Safeway Steps Up Efforts to Prevent Mercury Exposure
Oceana Congratulates Leading Supermarket Chain, Urges Others to Follow
Press Release Date: April 25, 2006
Location: Washington, DC
Oceana congratulated Safeway today on the supermarket chain’s commitment to post mercury advisory signs nationally at its stores’ seafood counters. Oceana’s Stop Seafood Contamination Campaign, launched in January 2005, has called on Safeway and all other major supermarket chains to post signs based on the Food and Drug Administration’s (FDA) 2004 advisory for mercury in seafood.
Oceana learned of Safeway’s commitment when it received a copy of the corporate communication sent to stores mandating that they post warning signs.
“Shoppers in Safeway stores, and the other chains Safeway owns such as Dominicks, will now get the information they need to make healthy choices for their families,” said Andrew Sharpless, Oceana’s Chief Executive Officer. “Fish should be an important part of the diet, both now and in the future. Safeway’s leadership in posting signs in its stores is the first step in solving the problem, and will go a long way toward protecting public health.”

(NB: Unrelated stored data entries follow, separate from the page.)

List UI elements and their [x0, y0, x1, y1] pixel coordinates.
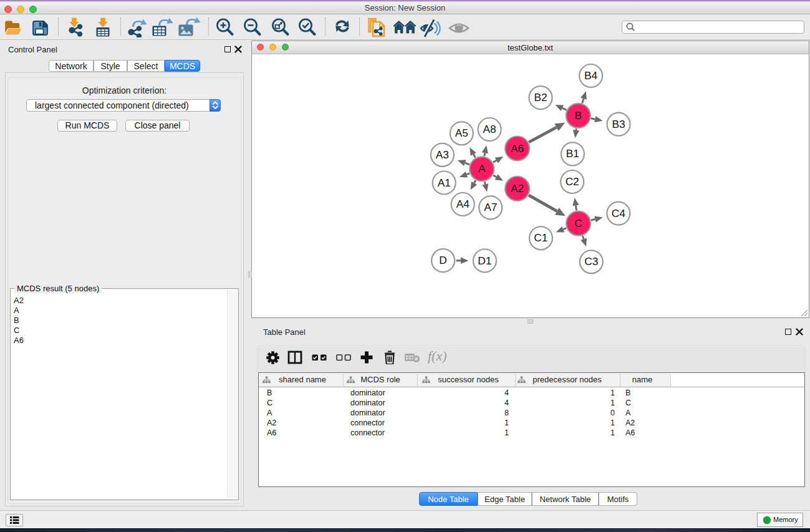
svg-text:B3: B3 [612, 118, 625, 130]
svg-text:A: A [478, 162, 486, 175]
svg-text:C3: C3 [584, 255, 598, 268]
svg-text:B2: B2 [534, 91, 547, 104]
svg-text:B1: B1 [566, 147, 579, 160]
svg-text:A6: A6 [511, 142, 524, 155]
svg-text:A5: A5 [455, 127, 468, 139]
svg-text:A7: A7 [484, 201, 497, 213]
svg-text:A4: A4 [456, 198, 470, 210]
svg-text:A3: A3 [436, 148, 449, 161]
svg-text:C4: C4 [612, 207, 625, 220]
svg-text:D: D [439, 254, 446, 266]
svg-text:C2: C2 [566, 175, 579, 188]
svg-text:C1: C1 [534, 231, 547, 244]
svg-text:D1: D1 [478, 254, 491, 267]
svg-text:A1: A1 [438, 177, 451, 189]
svg-text:B4: B4 [584, 69, 598, 82]
svg-text:A8: A8 [483, 123, 496, 135]
svg-text:A2: A2 [511, 182, 524, 195]
svg-text:C: C [574, 217, 582, 230]
svg-text:B: B [575, 109, 582, 122]
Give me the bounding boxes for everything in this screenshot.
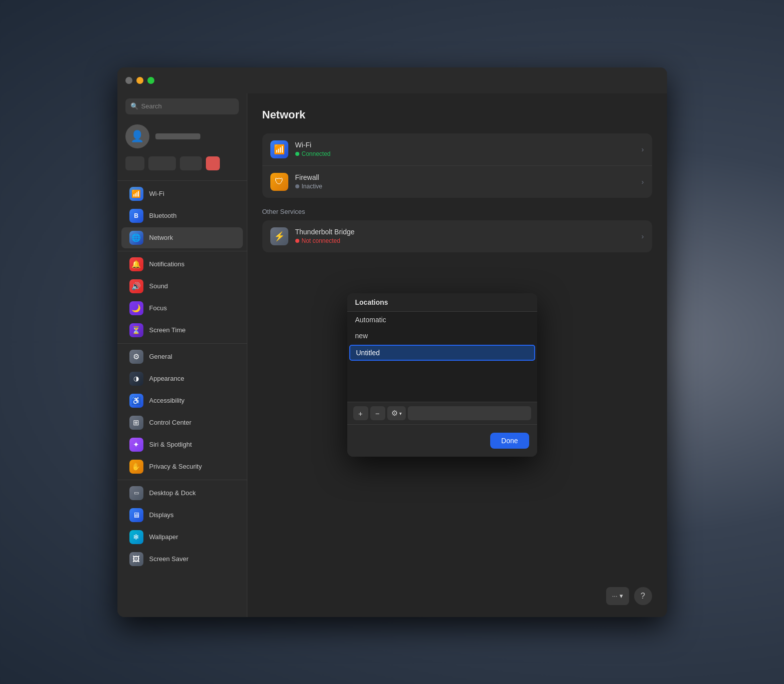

In 2004, the FDA advised women of child-bearing age and children to avoid swordfish, king mackerel, tilefish, and shark. The FDA also advised them to limit albacore tuna and tuna steaks to no more than six ounces per week. The FDA has determined that mercury contamination in these species is high enough to threaten fetal development and children’s health.
According to Jackie Savitz, Director of Oceana’s Campaign to Stop Seafood Contamination, most people are unaware of the FDA advice: “Two of every three people don’t know which fish contain dangerous levels of mercury, but consumers have a right to know. We are glad Safeway stepped up to the plate, and we hope the other grocery store chains will follow.”
In June, 2005, Oceana sent letters to the heads of several major grocery chains, including Safeway, Whole Foods, Costco, Wal-Mart, Albertsons, Trader Joe’s and Royal Ahold, owners of Giant and Stop-n-Shop, requesting that they post mercury advisory signs in all their stores to help consumers make educated choices when buying seafood. Last August, Oceana coordinated an event in which more than 2000 of its members signed up to ask their local grocers to post signs wherever fish subject to the FDA advisory are sold. Safeway is the second major supermarket chain to commit to posting signs nationally, Wild Oats Markets being the first. In June, Oceana will produce and release a “Grocery Green List” to help direct shoppers to the stores that post this important information.
Oceana’s campaign to educate the public about the risk of mercury in seafood is part of a global effort that includes reducing mercury levels in the environment by getting the nation’s few remaining chlorine production plants that still use outdated mercury technology to go mercury-free.